I am holding in my hands a 1905 guidebook to Chopin’s piano pieces. It was prompted, explains the author, GC Ashton Jonson, by the rise of the pianola, the self-playing instrument, serviced by perforated paper rolls, that had finally opened up Chopin’s universe and enabled amateur performers to 'pass the portal hitherto guarded by the dragon of technique and roam at will in his entrancing music-land'.
Ashton Jonson couldn’t have foreseen the digital age, where multitudinous Chopin interpretations from across the 20th century and beyond are available at the click of a button. This week yet another Chopin album arrives, from the Russian pianist Pavel Kolesnikov. What makes this special? Partly it is his choice of repertoire: nine mazurkas, three waltzes and four impromptus, works touched by the decorative demands of music composed more for the salon than public display.
Above and beyond that, it’s the high poetry of his fingering, conjuring from his Yamaha CFX concert grand (recommended retail price £131,000) sounds of such deftness and clarity that my mouth kept dropping open. It happened first in the opening track, the Fantasy-Impromptu, Op 66, with the cascading notes sparkling like diamonds, and continued until the recital’s grand finale, the F minor Fantasy, Op 49, the one piece that breaks the salon mould.

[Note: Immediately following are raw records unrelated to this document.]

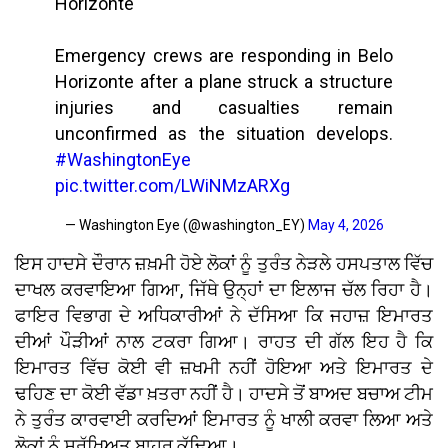
Horizonte
Emergency crews are responding in Belo
Horizonte after a plane struck a structure
injuries and casualties remain
unconfirmed as the situation develops.
#WashingtonEye
pic.twitter.com/LWiNMzARXg
— Washington Eye (@washington_EY)
May 4, 2026
ਇਸ ਹਾਦਸੇ ਦੌਰਾਨ ਜ਼ਖ਼ਮੀ ਹੋਏ ਲੋਕਾਂ ਨੂੰ ਤੁਰੰਤ ਨੇੜਲੇ ਹਸਪਤਾਲ ਵਿੱਚ
ਦਾਖਲ ਕਰਵਾਇਆ ਗਿਆ, ਜਿੱਥੇ ਉਨ੍ਹਾਂ ਦਾ ਇਲਾਜ ਚੱਲ ਰਿਹਾ ਹੈ।
ਫਾਇਰ ਵਿਭਾਗ ਦੇ ਅਧਿਕਾਰੀਆਂ ਨੇ ਦੱਸਿਆ ਕਿ ਜਹਾਜ਼ ਇਮਾਰਤ
ਦੀਆਂ ਪੌੜੀਆਂ ਨਾਲ ਟਕਰਾ ਗਿਆ। ਰਾਹਤ ਦੀ ਗੱਲ ਇਹ ਹੈ ਕਿ
ਇਮਾਰਤ ਵਿੱਚ ਕੋਈ ਵੀ ਜ਼ਖਮੀ ਨਹੀਂ ਹੋਇਆ ਅਤੇ ਇਮਾਰਤ ਦੇ
ਢਹਿਣ ਦਾ ਕੋਈ ਵੱਡਾ ਖ਼ਤਰਾ ਨਹੀਂ ਹੈ। ਹਾਦਸੇ ਤੋਂ ਬਾਅਦ ਬਚਾਅ ਟੀਮ
ਨੇ ਤੁਰੰਤ ਕਾਰਵਾਈ ਕਰਦਿਆਂ ਇਮਾਰਤ ਨੂੰ ਖਾਲੀ ਕਰਵਾ ਲਿਆ ਅਤੇ
ਲੋਕਾਂ ਨੂੰ ਸੁਰੱਖਿਅਤ ਬਾਹਰ ਕੱਢਿਆ।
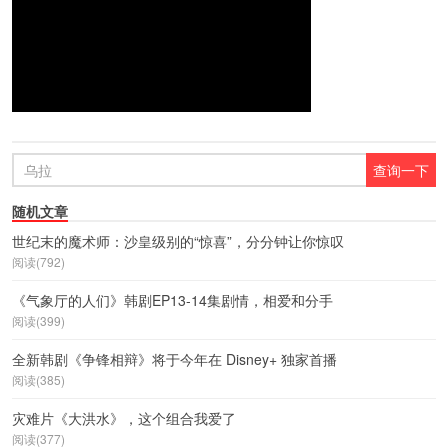
随机文章
世纪末的魔术师：沙皇级别的“惊喜”，分分钟让你惊叹
阅读(792)
《气象厅的人们》韩剧EP13-14集剧情，相爱和分手
阅读(399)
全新韩剧《争锋相辩》将于今年在 Disney+ 独家首播
阅读(385)
灾难片《大洪水》，这个组合我爱了
阅读(377)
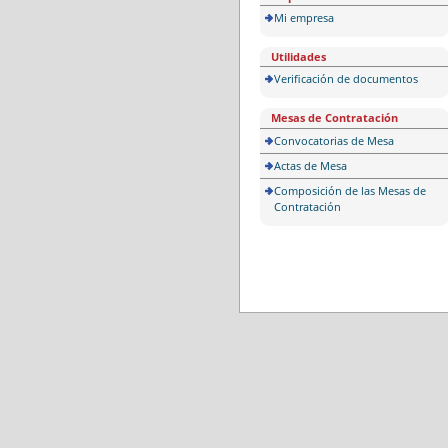
Mi empresa
Utilidades
Verificación de documentos
Mesas de Contratación
Convocatorias de Mesa
Actas de Mesa
Composición de las Mesas de
Contratación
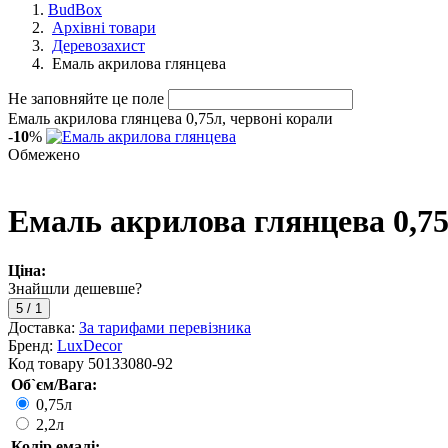
BudBox
Архівні товари
Деревозахист
Емаль акрилова глянцева
Не заповняйте це поле
Емаль акрилова глянцева 0,75л, червоні корали
-
10
%
Обмежено
Емаль акрилова глянцева 0,75
Ціна:
Знайшли дешевше?
5
/
1
Доставка:
За тарифами перевізника
Бренд:
LuxDecor
Код товару
50133080-92
Об`єм/Вага:
0,75л
2,2л
Колір емалі:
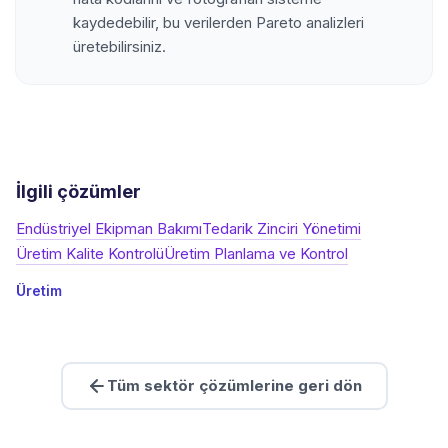
kaydedebilir, bu verilerden Pareto analizleri
üretebilirsiniz.
İlgili çözümler
Endüstriyel Ekipman Bakımı
Tedarik Zinciri Yönetimi
Üretim Kalite Kontrolü
Üretim Planlama ve Kontrol
Üretim
Tüm sektör çözümlerine geri dön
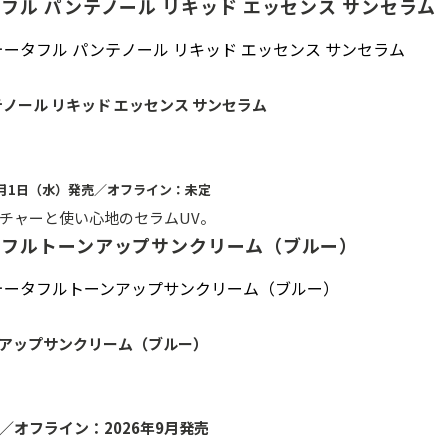
フル パンテノール リキッド エッセンス サンセラム
ノール リキッド エッセンス サンセラム
7月1日（水）発売／オフライン：未定
チャーと使い心地のセラムUV。
タフルトーンアップサンクリーム（ブルー）
アップサンクリーム（ブルー）
／オフライン：2026年9月発売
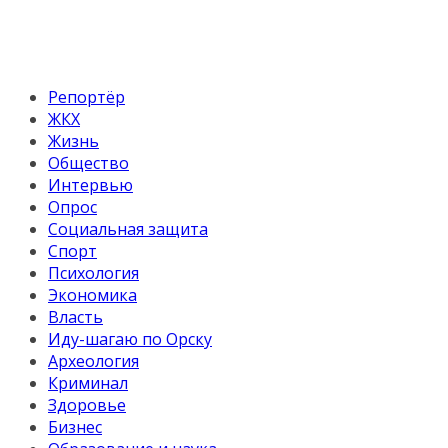
Репортёр
ЖКХ
Жизнь
Общество
Интервью
Опрос
Социальная защита
Спорт
Психология
Экономика
Власть
Иду-шагаю по Орску
Археология
Криминал
Здоровье
Бизнес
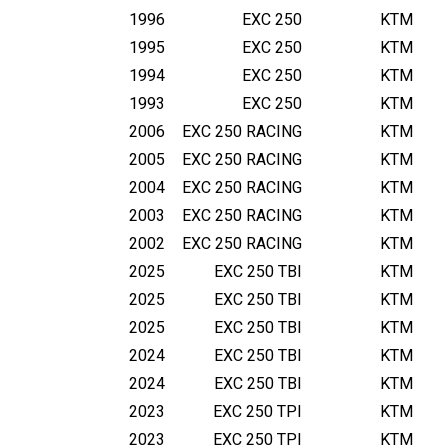
1996
EXC 250
KTM
1995
EXC 250
KTM
1994
EXC 250
KTM
1993
EXC 250
KTM
2006
EXC 250 RACING
KTM
2005
EXC 250 RACING
KTM
2004
EXC 250 RACING
KTM
2003
EXC 250 RACING
KTM
2002
EXC 250 RACING
KTM
2025
EXC 250 TBI
KTM
2025
EXC 250 TBI
KTM
2025
EXC 250 TBI
KTM
2024
EXC 250 TBI
KTM
2024
EXC 250 TBI
KTM
2023
EXC 250 TPI
KTM
2023
EXC 250 TPI
KTM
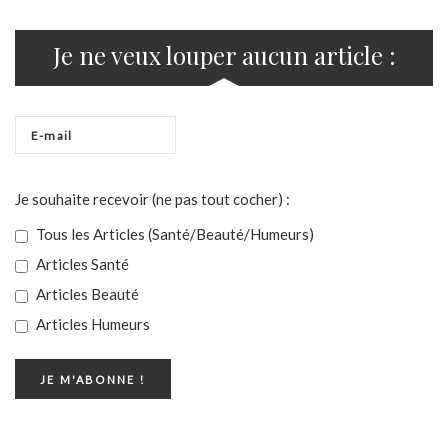
Je ne veux louper aucun article :
Je souhaite recevoir (ne pas tout cocher) :
Tous les Articles (Santé/Beauté/Humeurs)
Articles Santé
Articles Beauté
Articles Humeurs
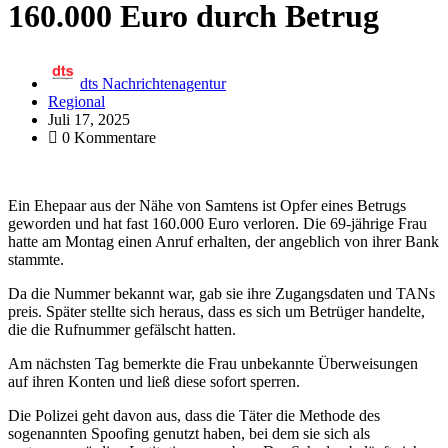
160.000 Euro durch Betrug
dts Nachrichtenagentur
Regional
Juli 17, 2025
0 Kommentare
Ein Ehepaar aus der Nähe von Samtens ist Opfer eines Betrugs
geworden und hat fast 160.000 Euro verloren. Die 69-jährige Frau
hatte am Montag einen Anruf erhalten, der angeblich von ihrer Bank
stammte.
Da die Nummer bekannt war, gab sie ihre Zugangsdaten und TANs
preis. Später stellte sich heraus, dass es sich um Betrüger handelte,
die die Rufnummer gefälscht hatten.
Am nächsten Tag bemerkte die Frau unbekannte Überweisungen
auf ihren Konten und ließ diese sofort sperren.
Die Polizei geht davon aus, dass die Täter die Methode des
sogenannten Spoofing genutzt haben, bei dem sie sich als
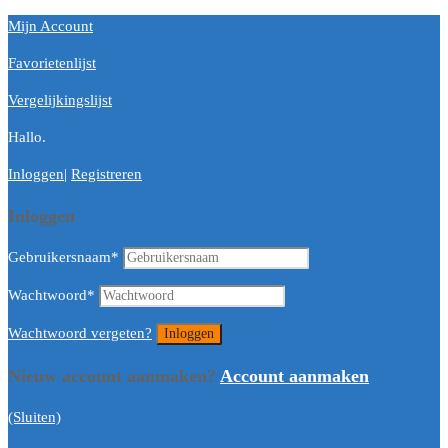
Mijn Account
Favorietenlijst
Vergelijkingslijst
Hallo.
Inloggen
|
Registreren
Inloggen
Gebruikersnaam
*
Wachtwoord
*
Wachtwoord vergeten?
Nieuw account aanmaken?
Account aanmaken
(Sluiten)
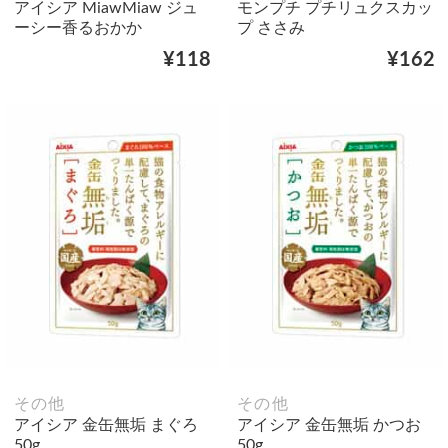
アイシア MiawMiaw ジュ
モンプチ プチリュクスカッ
ーシー香るおかか
プ ささみ
¥118
¥162
その他
その他
アイシア 金缶無垢 まぐろ
アイシア 金缶無垢 かつお
50g
50g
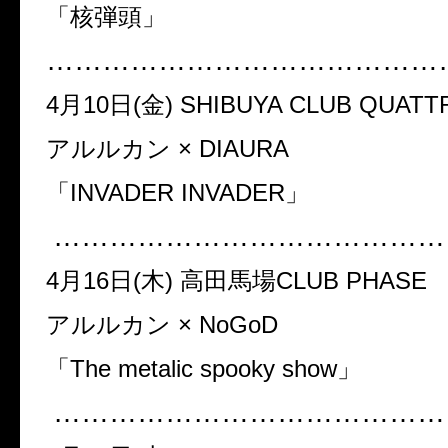
「核弾頭」
……………………………………
4月10日(金) SHIBUYA CLUB QUATT
アルルカン × DIAURA
「INVADER INVADER」
……………………………………
4月16日(木) 高田馬場CLUB PHASE
アルルカン × NoGoD
「The metalic spooky show」
……………………………………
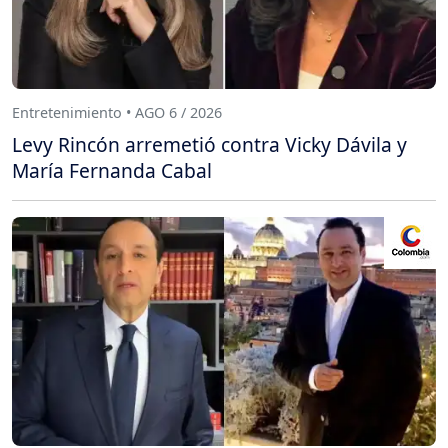
Entretenimiento • AGO 6 / 2026
Levy Rincón arremetió contra Vicky Dávila y
María Fernanda Cabal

As well as having finger brilliance, Kolesnikov is equally alert to Chopin’s enigmatic and experimental qualities, as in some of the mazurkas, or to the composer’s vein of pensive melancholy, so potent that you want to cry. Careful pauses and kaleidoscopic varieties of touch play their own part in lending these performances their distinctive poetry and grace. No pianola, I’m sure, could have coped with Pavel Kolesnikov.